About the Hue SQL AI Assistant
Learn about the AI models and services that Hue uses to run the SQL AI Assistant and its limitations. Review what data is shared with the LLM models before you start using the SQL AI Assistant with Hue.
A SQL AI Assistant has been integrated into Hue with the capability to leverage the power of Large Language Models (LLMs) for various SQL tasks. It helps you to create, edit, optimize, fix, and succinctly summarize queries using natural language and makes SQL development faster, easier, and less error-prone. Both Hive and Impala dialects are supported.
AI models and services that Hue uses
Service Provider | Model | Model Versions |
---|---|---|
OpenAI | OpenAI GPT |
Current GPT version is 3.5 turbo. You can configure GPT 4 for better results. |
Microsoft Azure | OpenAI GPT |
|
Amazon Bedrock | Anthropic Claude |
Newer models such as Claude 3 are not yet supported on CDW Private Cloud. |
Amazon Bedrock | Amazon Titan |
|
The SQL AI Assistant uses a Retrieval Augmented Generation (RAG)-based architecture
for augmenting results. It uses the sentence-transformer library for semantic search, and Hue
can be configured with any of the pre-trained models for better multi-lingual support. By
default, all-MiniLM-L6-v2
models are used.
Embedding Model | Language Support |
---|---|
all-MiniLM-L6-v2 | English |
distiluse-base-multilingual-cased-v1 | Arabic, Chinese, Dutch, English, French, German, Italian, Korean, Polish, Portuguese, Russian, Spanish, and Turkish. |
What data is shared with the LLM models
The following details are shared with the LLMs:
- Everything that a user inputs
- Dialect in use
- Table details such as table name, column names, column data types and related keys, partitions, and constraints that the logged-in user has access to.

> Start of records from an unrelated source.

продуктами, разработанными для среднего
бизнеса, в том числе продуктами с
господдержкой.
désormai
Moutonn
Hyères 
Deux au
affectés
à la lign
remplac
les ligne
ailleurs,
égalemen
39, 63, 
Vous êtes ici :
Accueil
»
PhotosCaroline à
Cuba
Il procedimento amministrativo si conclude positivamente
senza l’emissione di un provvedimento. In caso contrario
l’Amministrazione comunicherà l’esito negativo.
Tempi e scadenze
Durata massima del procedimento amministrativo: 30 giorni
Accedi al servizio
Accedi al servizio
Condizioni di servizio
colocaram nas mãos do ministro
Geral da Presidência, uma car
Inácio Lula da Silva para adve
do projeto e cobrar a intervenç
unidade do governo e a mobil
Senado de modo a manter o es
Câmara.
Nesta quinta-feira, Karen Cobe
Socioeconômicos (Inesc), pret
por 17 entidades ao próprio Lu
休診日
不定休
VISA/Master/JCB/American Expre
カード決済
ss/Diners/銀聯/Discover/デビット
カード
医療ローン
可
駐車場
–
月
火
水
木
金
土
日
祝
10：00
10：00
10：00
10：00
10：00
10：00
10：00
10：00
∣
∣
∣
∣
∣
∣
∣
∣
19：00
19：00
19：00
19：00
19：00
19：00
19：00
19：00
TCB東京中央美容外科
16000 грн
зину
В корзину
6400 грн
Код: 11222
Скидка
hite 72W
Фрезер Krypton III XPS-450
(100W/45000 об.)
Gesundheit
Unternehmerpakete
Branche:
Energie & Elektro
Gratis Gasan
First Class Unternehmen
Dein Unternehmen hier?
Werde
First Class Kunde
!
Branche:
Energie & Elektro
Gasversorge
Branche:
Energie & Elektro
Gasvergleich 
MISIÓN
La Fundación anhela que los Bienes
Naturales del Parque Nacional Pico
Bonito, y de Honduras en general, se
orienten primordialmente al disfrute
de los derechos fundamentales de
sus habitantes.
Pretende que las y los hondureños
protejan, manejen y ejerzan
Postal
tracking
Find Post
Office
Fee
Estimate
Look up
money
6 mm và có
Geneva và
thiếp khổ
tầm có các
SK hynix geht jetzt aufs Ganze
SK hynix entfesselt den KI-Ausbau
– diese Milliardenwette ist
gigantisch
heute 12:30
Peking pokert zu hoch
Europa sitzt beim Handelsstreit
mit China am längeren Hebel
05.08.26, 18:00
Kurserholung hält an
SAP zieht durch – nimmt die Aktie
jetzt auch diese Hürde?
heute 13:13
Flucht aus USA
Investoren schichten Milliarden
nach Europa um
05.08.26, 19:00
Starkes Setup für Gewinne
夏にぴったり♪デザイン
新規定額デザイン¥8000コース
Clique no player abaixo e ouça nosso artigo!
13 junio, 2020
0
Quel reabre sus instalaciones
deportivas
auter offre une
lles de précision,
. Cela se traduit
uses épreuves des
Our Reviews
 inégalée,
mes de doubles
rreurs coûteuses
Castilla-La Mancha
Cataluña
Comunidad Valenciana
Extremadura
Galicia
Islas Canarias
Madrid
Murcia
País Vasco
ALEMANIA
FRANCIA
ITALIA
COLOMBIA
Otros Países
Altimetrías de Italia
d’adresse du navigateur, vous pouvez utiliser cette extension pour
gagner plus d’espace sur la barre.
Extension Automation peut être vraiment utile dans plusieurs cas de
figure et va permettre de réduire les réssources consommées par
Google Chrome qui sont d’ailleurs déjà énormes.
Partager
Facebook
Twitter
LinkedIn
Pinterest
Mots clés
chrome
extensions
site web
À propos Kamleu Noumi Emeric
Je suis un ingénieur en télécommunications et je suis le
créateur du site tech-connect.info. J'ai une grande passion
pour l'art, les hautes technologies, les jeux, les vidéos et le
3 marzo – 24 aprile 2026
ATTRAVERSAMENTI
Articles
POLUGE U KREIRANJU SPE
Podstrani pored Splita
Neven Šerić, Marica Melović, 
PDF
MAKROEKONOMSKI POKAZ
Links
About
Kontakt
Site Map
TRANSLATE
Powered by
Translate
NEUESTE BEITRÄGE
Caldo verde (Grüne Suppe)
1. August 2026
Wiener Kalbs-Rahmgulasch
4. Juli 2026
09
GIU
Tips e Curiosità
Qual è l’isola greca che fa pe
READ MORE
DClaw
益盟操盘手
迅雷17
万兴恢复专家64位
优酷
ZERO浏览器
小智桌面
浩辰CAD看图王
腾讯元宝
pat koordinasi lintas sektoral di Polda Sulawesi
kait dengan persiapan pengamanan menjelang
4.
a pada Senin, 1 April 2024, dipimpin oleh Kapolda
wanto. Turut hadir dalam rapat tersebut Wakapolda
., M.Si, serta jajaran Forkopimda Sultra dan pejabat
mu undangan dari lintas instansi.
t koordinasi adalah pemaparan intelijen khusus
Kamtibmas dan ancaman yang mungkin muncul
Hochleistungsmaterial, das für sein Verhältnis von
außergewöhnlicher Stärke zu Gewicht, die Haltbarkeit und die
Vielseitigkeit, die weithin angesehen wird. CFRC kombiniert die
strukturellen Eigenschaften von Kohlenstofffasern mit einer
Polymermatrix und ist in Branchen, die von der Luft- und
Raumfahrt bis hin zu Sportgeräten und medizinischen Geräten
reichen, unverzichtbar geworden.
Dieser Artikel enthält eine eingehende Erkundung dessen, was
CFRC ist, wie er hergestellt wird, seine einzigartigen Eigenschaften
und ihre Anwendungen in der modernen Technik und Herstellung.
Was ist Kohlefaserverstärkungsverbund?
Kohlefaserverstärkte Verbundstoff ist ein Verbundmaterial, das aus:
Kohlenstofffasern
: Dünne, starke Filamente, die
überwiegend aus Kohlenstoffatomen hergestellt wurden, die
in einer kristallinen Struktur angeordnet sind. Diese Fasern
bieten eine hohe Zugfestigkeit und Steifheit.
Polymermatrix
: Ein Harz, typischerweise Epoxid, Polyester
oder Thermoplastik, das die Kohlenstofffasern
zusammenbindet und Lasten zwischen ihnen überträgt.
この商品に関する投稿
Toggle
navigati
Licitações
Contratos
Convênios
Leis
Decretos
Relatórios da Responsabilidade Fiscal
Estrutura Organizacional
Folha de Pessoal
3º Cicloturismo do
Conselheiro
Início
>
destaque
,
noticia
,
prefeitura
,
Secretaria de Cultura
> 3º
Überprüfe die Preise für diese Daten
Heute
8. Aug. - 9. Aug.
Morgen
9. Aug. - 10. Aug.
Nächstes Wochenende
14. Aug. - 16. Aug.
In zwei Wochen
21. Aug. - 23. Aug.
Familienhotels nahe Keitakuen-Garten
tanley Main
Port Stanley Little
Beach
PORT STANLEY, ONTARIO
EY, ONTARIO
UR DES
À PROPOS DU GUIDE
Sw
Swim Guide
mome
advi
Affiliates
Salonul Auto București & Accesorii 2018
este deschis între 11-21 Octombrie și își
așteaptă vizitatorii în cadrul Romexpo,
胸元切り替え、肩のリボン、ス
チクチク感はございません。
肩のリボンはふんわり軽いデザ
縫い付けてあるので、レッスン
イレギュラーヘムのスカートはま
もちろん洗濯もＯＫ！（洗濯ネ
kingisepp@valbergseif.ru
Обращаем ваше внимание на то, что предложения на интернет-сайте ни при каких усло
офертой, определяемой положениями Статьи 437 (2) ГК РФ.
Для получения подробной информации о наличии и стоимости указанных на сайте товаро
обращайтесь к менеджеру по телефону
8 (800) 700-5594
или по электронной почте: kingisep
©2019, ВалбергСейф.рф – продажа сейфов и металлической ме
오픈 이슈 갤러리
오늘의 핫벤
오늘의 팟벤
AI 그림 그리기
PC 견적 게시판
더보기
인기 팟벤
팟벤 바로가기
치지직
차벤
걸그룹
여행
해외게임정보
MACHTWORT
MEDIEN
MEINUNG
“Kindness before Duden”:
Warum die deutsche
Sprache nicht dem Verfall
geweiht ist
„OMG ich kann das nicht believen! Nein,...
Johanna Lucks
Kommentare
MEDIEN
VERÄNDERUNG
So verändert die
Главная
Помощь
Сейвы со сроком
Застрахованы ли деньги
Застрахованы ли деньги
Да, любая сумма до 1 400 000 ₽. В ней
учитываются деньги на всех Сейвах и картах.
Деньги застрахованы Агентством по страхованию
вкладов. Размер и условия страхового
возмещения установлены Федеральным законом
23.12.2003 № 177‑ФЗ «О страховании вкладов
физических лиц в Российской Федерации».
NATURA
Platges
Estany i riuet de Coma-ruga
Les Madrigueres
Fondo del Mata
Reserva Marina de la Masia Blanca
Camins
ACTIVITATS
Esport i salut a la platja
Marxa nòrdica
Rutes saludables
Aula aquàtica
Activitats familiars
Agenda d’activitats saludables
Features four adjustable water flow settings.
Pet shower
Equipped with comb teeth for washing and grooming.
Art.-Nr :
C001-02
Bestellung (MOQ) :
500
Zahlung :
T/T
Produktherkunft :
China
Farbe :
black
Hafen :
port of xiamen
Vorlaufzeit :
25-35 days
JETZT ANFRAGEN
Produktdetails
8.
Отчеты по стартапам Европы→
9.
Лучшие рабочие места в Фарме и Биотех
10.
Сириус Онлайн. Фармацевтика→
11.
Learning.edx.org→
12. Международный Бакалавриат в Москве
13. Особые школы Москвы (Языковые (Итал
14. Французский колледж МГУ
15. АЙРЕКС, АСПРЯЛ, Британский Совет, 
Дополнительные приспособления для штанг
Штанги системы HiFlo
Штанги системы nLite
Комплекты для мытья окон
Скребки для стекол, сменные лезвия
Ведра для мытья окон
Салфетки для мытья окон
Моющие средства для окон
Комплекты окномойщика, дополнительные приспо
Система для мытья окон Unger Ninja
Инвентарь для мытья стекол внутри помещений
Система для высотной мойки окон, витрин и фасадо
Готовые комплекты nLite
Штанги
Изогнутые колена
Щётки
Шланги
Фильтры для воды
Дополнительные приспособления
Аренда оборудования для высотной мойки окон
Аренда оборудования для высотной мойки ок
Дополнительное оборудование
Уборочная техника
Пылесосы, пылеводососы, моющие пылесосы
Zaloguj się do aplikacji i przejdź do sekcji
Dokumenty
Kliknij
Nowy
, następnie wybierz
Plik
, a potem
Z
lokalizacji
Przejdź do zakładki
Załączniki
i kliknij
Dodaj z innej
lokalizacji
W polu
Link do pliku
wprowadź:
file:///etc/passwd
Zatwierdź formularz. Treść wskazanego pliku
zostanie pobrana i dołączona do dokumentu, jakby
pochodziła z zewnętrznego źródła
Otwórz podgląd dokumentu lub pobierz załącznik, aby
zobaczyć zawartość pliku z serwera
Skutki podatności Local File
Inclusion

- Three sample rows from the tables (as per the best practices specified in Evaluating the Text-to-SQL Capabilities of Large Language Models)
Limitations
- Non-deterministic nature
- LLMs are non-deterministic, which means you cannot guarantee the same output for the same input every time, and it can lead to different responses to similar queries.
- Ambiguity
- LLMs may struggle to handle ambiguous queries or contexts. SQL queries often rely on specific and unambiguous language, but LLMs can misinterpret or generate ambiguous SQL queries, leading to incorrect results.
- Hallucinations
- In the context of LLMs, hallucination refers to a phenomenon where these models generate text or responses that are incorrect, nonsensical, or fabricated. Occasionally you might see incorrect identifiers or literals in the response.